A cappella group performing on stage
The A Cappella Blog

The 3 Gs of The Sing-Off: Season 3, Episode 1


In addition to full reviews of each episode of The Sing-Off, this season we will offer extended coverage most weeks via the 3 Gs format.

Great: Represents my thoughts on the best performance(s) of the night—these are the star-makers, the tearjerkers, the ones we’re all going to remember.

Gone: Represents my thoughts on the final showings from the group(s) we’re seeing for the last time in a given week.

Give it a second look: Represents the act(s) you might not remember, or that we might not have expected much from, but which delivered just the same, and deserve another listen.
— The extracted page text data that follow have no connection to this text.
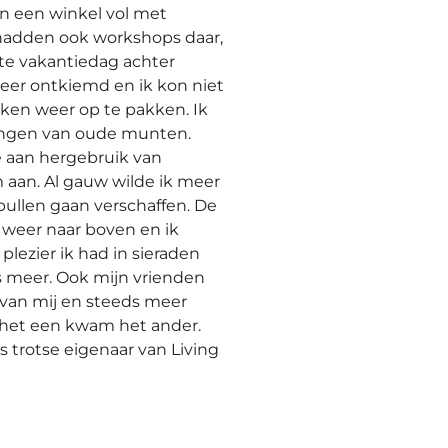
n een winkel vol met
hadden ook workshops daar,
ste vakantiedag achter
eer ontkiemd en ik kon niet
en weer op te pakken. Ik
ingen van oude munten.
aan hergebruik van
 aan. Al gauw wilde ik meer
pullen gaan verschaffen. De
 weer naar boven en ik
plezier ik had in sieraden
 meer. Ook mijn vrienden
 van mij en steeds meer
het een kwam het ander.
s trotse eigenaar van Living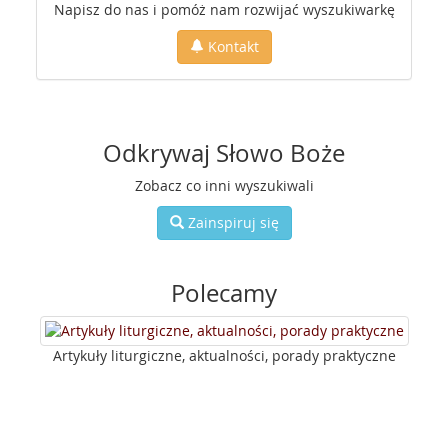
Napisz do nas i pomóż nam rozwijać wyszukiwarkę
Kontakt
Odkrywaj Słowo Boże
Zobacz co inni wyszukiwali
Zainspiruj się
Polecamy
Artykuły liturgiczne, aktualności, porady praktyczne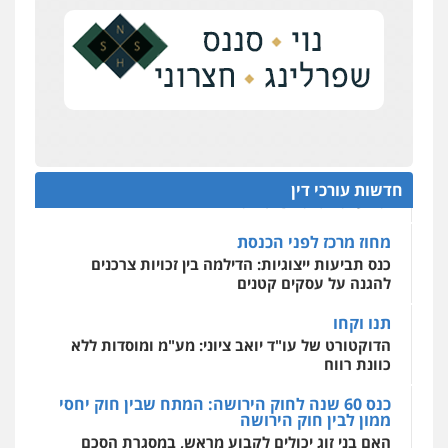
חקירות פרטיות
חקירות כלכליות
חקירות
אישות
איתורים
מאסר בפועל לעו"ד שעקץ שני מיליון שקל על דירה
ששייכת ללקוחותיו
0537865001
נכס בכפר קאסם
ניר קידר – צלם
העונש לעורך דין שהורשע בדיווח כוזב על עסקת
צילום עורכי דין
שירותים מקצועיים לעורכי
נדל"ן
דין
0504578527
על סדר היום
כנס תובענות ייצוגיות: "בעקבות ה-AI התפתח טרנד
חדשות עורכי דין
תביעות הגנת הפרטיות"
רונן הלל – מוניטין
מחיקת כתבות מגוגל ודחיקת אזכורים
מחוז מרכז לפני הכנסת
שליליים
שירותים מקצועיים לעורכי דין
כנס תביעות ייצוגיות: הדילמה בין זכויות צרכנים
0522508109
להגנה על עסקים קטנים
תנו וקחו
אחסון אתרים
הדוקטורט של עו"ד יואב ציוני: מע"מ ומוסדות ללא
מהירות
הגנה
גיבוי
תמיכה
שירותים
מקצועיים לעורכי דין
כוונת רווח
כנס 60 שנה לחוק הירושה: המתח שבין חוק יחסי
ממון לבין חוק הירושה
מרכז התחלה חדשה
האם בני זוג יכולים לקבוע מראש, במסגרת הסכם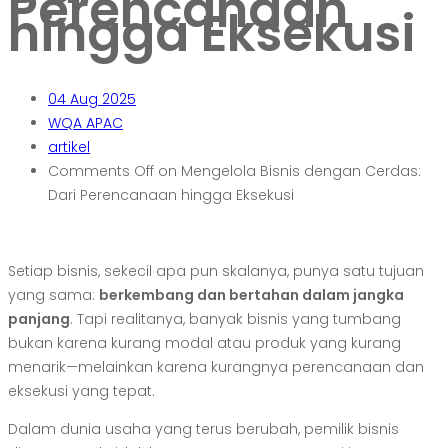
Perencanaan
hingga Eksekusi
04
Aug 2025
WQA APAC
artikel
Comments Off
on Mengelola Bisnis dengan Cerdas:
Dari Perencanaan hingga Eksekusi
Setiap bisnis, sekecil apa pun skalanya, punya satu tujuan
yang sama:
berkembang dan bertahan dalam jangka
panjang
. Tapi realitanya, banyak bisnis yang tumbang
bukan karena kurang modal atau produk yang kurang
menarik—melainkan karena kurangnya perencanaan dan
eksekusi yang tepat.
Dalam dunia usaha yang terus berubah, pemilik bisnis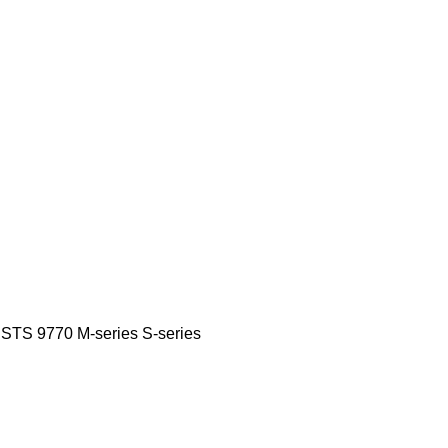
 STS
9770
M-series
S-series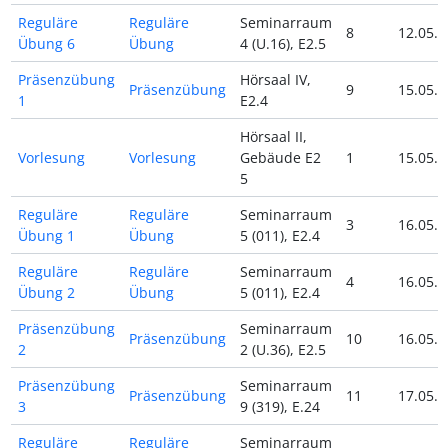
Reguläre
Reguläre
Seminarraum
8
12.05.2
Übung 6
Übung
4 (U.16), E2.5
Präsenzübung
Hörsaal IV,
Präsenzübung
9
15.05.2
1
E2.4
Hörsaal II,
Vorlesung
Vorlesung
Gebäude E2
1
15.05.2
5
Reguläre
Reguläre
Seminarraum
3
16.05.2
Übung 1
Übung
5 (011), E2.4
Reguläre
Reguläre
Seminarraum
4
16.05.2
Übung 2
Übung
5 (011), E2.4
Präsenzübung
Seminarraum
Präsenzübung
10
16.05.2
2
2 (U.36), E2.5
Präsenzübung
Seminarraum
Präsenzübung
11
17.05.2
3
9 (319), E.24
Reguläre
Reguläre
Seminarraum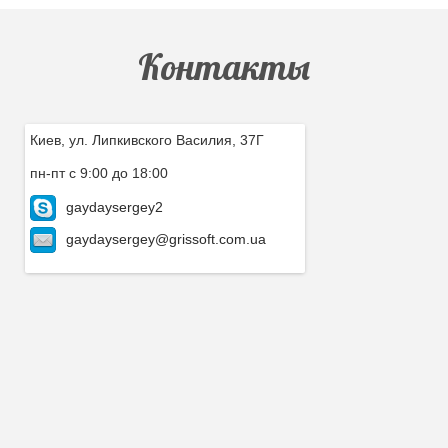
Контакты
Киев, ул. Липкивского Василия, 37Г
пн-пт с 9:00 до 18:00
gaydaysergey2
gaydaysergey@grissoft.com.ua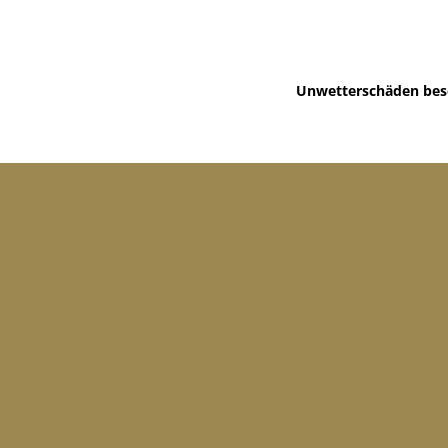
Unwetterschäden bes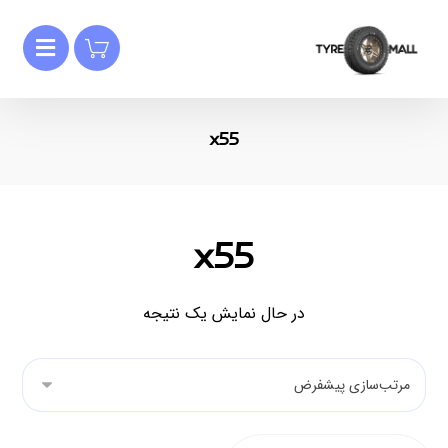
x55
x55
در حال نمایش یک نتیجه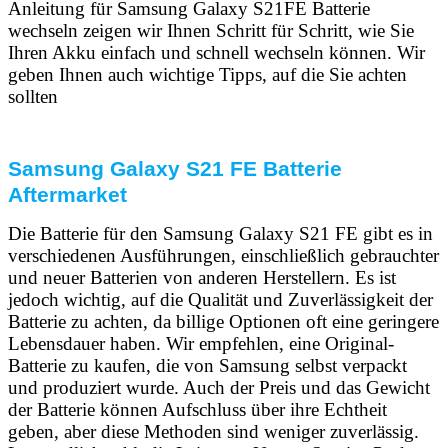
Anleitung für Samsung Galaxy S21FE Batterie
wechseln zeigen wir Ihnen Schritt für Schritt, wie Sie
Ihren Akku einfach und schnell wechseln können. Wir
geben Ihnen auch wichtige Tipps, auf die Sie achten
sollten
Samsung Galaxy S21 FE Batterie
Aftermarket
Die Batterie für den Samsung Galaxy S21 FE gibt es in
verschiedenen Ausführungen, einschließlich gebrauchter
und neuer Batterien von anderen Herstellern. Es ist
jedoch wichtig, auf die Qualität und Zuverlässigkeit der
Batterie zu achten, da billige Optionen oft eine geringere
Lebensdauer haben. Wir empfehlen, eine Original-
Batterie zu kaufen, die von Samsung selbst verpackt
und produziert wurde. Auch der Preis und das Gewicht
der Batterie können Aufschluss über ihre Echtheit
geben, aber diese Methoden sind weniger zuverlässig.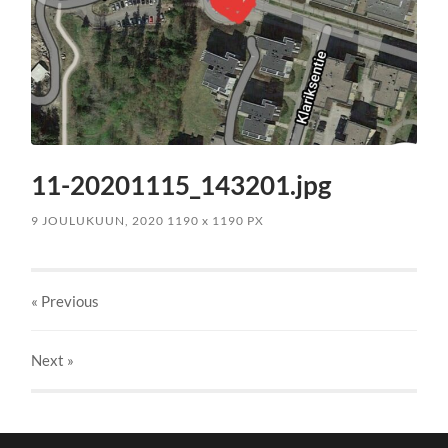
11-20201115_143201.jpg
9 JOULUKUUN, 2020
1190
x
1190 PX
« Previous
Next
»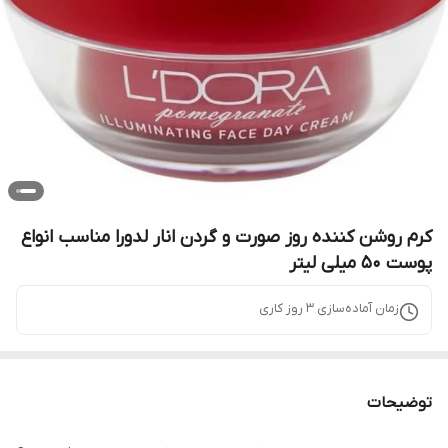
کرم روشن کننده روز صورت و گردن انار لدورا مناسب انواع
پوست 50 میلی لیتر
زمان آماده‌سازی
3
روز کاری
توضیحات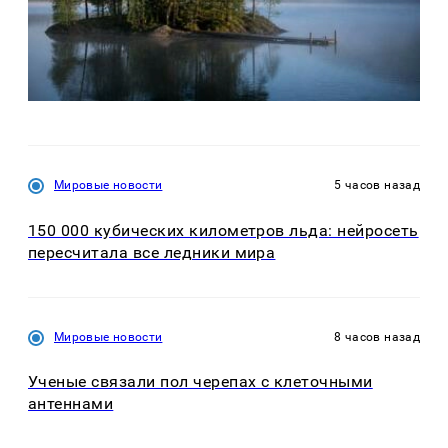
Мировые новости
5 часов назад
150 000 кубических километров льда: нейросеть
пересчитала все ледники мира
Мировые новости
8 часов назад
Ученые связали пол черепах с клеточными
антеннами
Here are my thoughts from this week’s episode:


Hey there, Delilah. The season premiere of The Sing-Off was, first and foremost, a coming out party for Delilah. They’re a newly formed group and, to be frank, most of America just hasn’t ever heard really, really good all-female a cappella. In their cover of “Grenade,” Delilah demonstrated a level of dynamic range and emotion that no other act could touch on this episode.

Let’s get to the (Vocal) Point. Like what happened in Season Two, The Sing-Off held back its surest fire hit for the final performance slot of the season premiere. Where Committed emerged as an unknown quantity and lit up the stage with “This Love” last year, BYU Vocal Point came in with a more robust reputation, but lived up to every word of the hype in 2011, electrifying the audience with “Jump, Jive an’ Wail.”


Farewell to the Fannins. Oh Fannin Family, we had such high hopes for ye. The writing was on the wall when this brother-sister crew got all of two seconds of the spotlight during the group opening number. The Fannins were fun, clearly talented, and quite endearing with their debut performance of “Who Says,” and yet, by the time they had sung their final notes, it was pretty clear they didn’t quite fit with the Sing-Off cast.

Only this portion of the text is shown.